**Exercise goal**
Stop after the line containing "pyautogui.click(x=<x>, y=<y>)": print each line exactly from the first line of the listing up to that point.
#####
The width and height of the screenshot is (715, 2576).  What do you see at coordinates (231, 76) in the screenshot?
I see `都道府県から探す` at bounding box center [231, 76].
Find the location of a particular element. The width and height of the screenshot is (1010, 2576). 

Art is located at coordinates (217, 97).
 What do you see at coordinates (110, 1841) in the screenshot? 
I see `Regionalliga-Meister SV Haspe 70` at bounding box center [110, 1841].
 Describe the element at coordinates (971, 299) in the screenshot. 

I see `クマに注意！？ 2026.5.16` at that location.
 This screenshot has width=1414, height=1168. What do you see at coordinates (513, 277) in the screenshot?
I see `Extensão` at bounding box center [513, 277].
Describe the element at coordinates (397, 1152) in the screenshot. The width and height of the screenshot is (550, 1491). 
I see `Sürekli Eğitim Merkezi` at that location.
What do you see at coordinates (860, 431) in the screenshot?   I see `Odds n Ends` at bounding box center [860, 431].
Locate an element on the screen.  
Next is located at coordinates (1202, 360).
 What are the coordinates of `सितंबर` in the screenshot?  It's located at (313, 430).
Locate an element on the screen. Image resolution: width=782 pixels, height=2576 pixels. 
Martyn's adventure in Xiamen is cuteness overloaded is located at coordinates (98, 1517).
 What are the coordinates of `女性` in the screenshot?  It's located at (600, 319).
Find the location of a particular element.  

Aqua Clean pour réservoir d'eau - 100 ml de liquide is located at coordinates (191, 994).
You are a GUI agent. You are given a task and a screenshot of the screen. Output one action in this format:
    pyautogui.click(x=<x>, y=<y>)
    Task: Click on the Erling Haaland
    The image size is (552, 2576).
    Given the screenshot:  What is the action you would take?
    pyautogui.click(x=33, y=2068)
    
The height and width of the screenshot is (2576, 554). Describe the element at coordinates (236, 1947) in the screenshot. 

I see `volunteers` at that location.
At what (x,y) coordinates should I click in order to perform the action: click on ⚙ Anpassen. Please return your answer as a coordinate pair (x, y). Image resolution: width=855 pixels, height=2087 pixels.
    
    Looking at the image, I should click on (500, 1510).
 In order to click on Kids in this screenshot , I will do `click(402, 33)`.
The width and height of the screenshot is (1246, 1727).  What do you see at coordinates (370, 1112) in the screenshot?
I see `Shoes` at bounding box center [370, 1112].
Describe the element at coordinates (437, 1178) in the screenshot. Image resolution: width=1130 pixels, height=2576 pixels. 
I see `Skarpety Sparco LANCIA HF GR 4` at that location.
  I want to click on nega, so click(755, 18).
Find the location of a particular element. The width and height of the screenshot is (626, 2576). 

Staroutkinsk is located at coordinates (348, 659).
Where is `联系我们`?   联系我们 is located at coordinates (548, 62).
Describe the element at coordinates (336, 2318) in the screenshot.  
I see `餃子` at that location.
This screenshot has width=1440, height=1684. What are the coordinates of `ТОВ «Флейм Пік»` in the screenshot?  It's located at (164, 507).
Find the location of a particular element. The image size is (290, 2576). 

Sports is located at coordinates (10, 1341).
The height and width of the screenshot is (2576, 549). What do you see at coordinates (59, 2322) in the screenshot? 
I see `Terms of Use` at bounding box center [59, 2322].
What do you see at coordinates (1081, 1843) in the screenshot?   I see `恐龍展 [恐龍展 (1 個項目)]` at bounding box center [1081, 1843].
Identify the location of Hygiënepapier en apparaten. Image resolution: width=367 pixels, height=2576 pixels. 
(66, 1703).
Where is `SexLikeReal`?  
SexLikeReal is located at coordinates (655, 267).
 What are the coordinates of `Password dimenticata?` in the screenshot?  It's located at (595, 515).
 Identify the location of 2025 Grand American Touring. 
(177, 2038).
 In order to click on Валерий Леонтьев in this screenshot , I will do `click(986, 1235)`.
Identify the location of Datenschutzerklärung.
#####
**Finished task**
The width and height of the screenshot is (715, 2576).  What do you see at coordinates (231, 76) in the screenshot?
I see `都道府県から探す` at bounding box center [231, 76].
Find the location of a particular element. The width and height of the screenshot is (1010, 2576). 

Art is located at coordinates (217, 97).
 What do you see at coordinates (110, 1841) in the screenshot? 
I see `Regionalliga-Meister SV Haspe 70` at bounding box center [110, 1841].
 Describe the element at coordinates (971, 299) in the screenshot. 

I see `クマに注意！？ 2026.5.16` at that location.
 This screenshot has width=1414, height=1168. What do you see at coordinates (513, 277) in the screenshot?
I see `Extensão` at bounding box center [513, 277].
Describe the element at coordinates (397, 1152) in the screenshot. The width and height of the screenshot is (550, 1491). 
I see `Sürekli Eğitim Merkezi` at that location.
What do you see at coordinates (860, 431) in the screenshot?   I see `Odds n Ends` at bounding box center [860, 431].
Locate an element on the screen.  
Next is located at coordinates (1202, 360).
 What are the coordinates of `सितंबर` in the screenshot?  It's located at (313, 430).
Locate an element on the screen. Image resolution: width=782 pixels, height=2576 pixels. 
Martyn's adventure in Xiamen is cuteness overloaded is located at coordinates (98, 1517).
 What are the coordinates of `女性` in the screenshot?  It's located at (600, 319).
Find the location of a particular element.  

Aqua Clean pour réservoir d'eau - 100 ml de liquide is located at coordinates (191, 994).
You are a GUI agent. You are given a task and a screenshot of the screen. Output one action in this format:
    pyautogui.click(x=<x>, y=<y>)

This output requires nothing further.